Joining us in celebrating the new spirit of collaboration, coming near full circle, were former Columbia students, Carolyn Anderson Brown and Leon Denmark, members of the Student Afro-American Society (SAS) which occupied Columbia's Hamilton Hall for a week in April 1968. Members were arrested over their central demand; halt the gym project. Also with us was Suki Terada Ports, one of a number of community protesters who were also arrested as they sat in front of a bulldozer that had actively begun clearing the site in February of the same year.
Our partners will work with us to study and mitigate the Harmful Algal Blooms that plague the Morningside Pond as well as water bodies across the five boroughs and New York state. Our volunteers and high school students from Columbia Teachers College have already been working with NYC Parks to gather water samples. The assistance of Columbia's scientists will help us further analyze the data and propose solutions serving as a pilot program for blooms mitigation and treatments moving forward as they continue spreading to water bodies across the country.
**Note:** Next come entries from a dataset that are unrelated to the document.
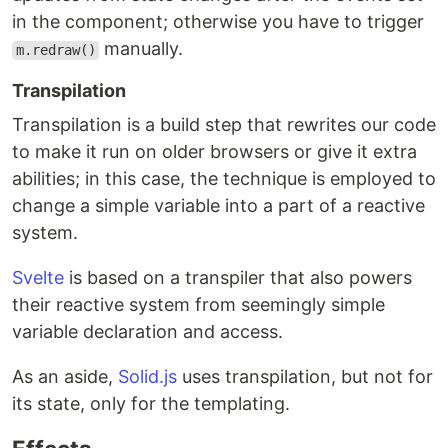
in the component; otherwise you have to trigger
manually.
m.redraw()
Transpilation
Transpilation is a build step that rewrites our code
to make it run on older browsers or give it extra
abilities; in this case, the technique is employed to
change a simple variable into a part of a reactive
system.
Svelte
is based on a transpiler that also powers
their reactive system from seemingly simple
variable declaration and access.
As an aside,
Solid.js
uses transpilation, but not for
its state, only for the templating.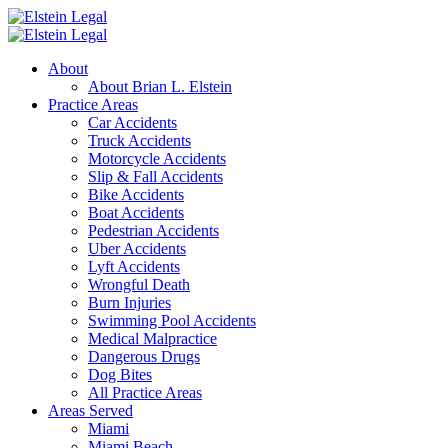
About
About Brian L. Elstein
Practice Areas
Car Accidents
Truck Accidents
Motorcycle Accidents
Slip & Fall Accidents
Bike Accidents
Boat Accidents
Pedestrian Accidents
Uber Accidents
Lyft Accidents
Wrongful Death
Burn Injuries
Swimming Pool Accidents
Medical Malpractice
Dangerous Drugs
Dog Bites
All Practice Areas
Areas Served
Miami
Miami Beach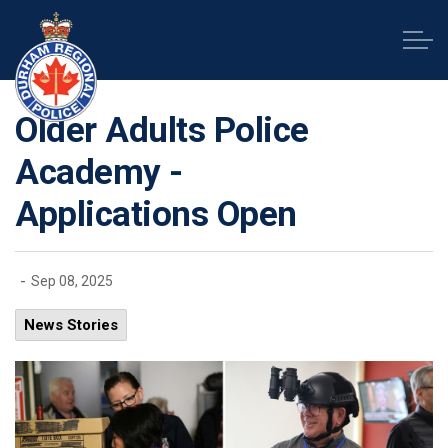
Durham Regional Police Service
Older Adults Police
Academy -
Applications Open
-
Sep 08, 2025
News Stories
Lastly, but possibly most notably central to the work will be the fixing of the recirculating waterfall which graced this site since the late 80's but has not worked in five years. Engineers at Columbia's Carleton Laboratory will study the existing waterfall pumps and make any necessary repairs or suggest replacements. Eager to begin their work, efforts to move the pumps to their labs are already in the works.
Needless to say, momentum is high and it is an exciting time for water in Morningside Park. And while there are a lot of moving pieces moving forward, we plan to keep you abreast of developments and progress as we get them.